Problem requirements
Whenever a line in the entries below contains "февраля", copy that line.

Records shown
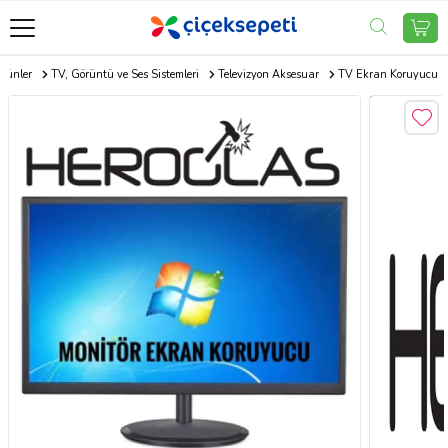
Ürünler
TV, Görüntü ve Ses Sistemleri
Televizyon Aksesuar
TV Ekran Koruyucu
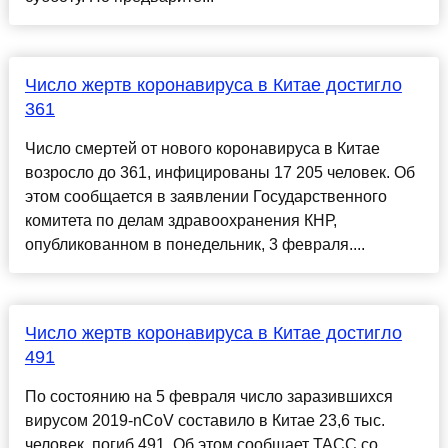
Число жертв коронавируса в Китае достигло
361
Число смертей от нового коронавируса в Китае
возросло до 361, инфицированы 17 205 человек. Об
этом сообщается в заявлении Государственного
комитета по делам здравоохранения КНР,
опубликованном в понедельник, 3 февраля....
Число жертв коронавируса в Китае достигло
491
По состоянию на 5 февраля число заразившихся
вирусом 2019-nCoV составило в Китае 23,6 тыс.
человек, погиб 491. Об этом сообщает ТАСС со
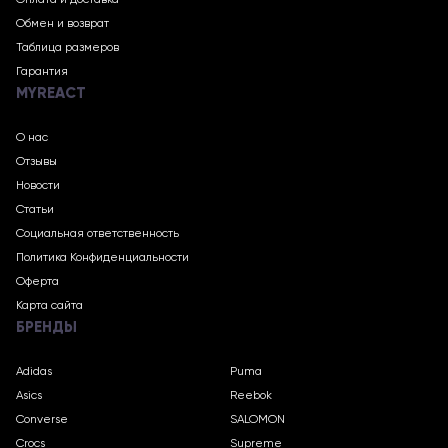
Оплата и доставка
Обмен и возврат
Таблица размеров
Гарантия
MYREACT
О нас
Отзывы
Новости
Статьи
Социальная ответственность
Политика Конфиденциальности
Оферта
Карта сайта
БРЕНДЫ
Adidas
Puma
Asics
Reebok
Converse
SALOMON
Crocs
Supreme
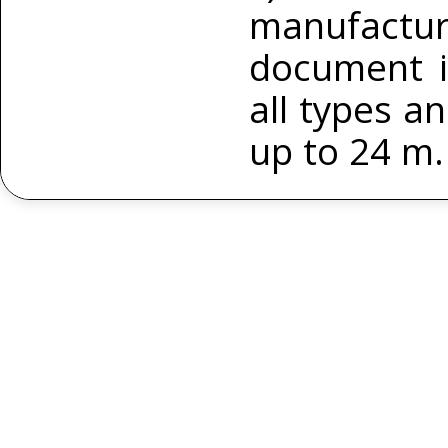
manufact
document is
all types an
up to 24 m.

Response
опубликованном в понедельник, 3 февраля....
По состоянию на 5 февраля число заразившихся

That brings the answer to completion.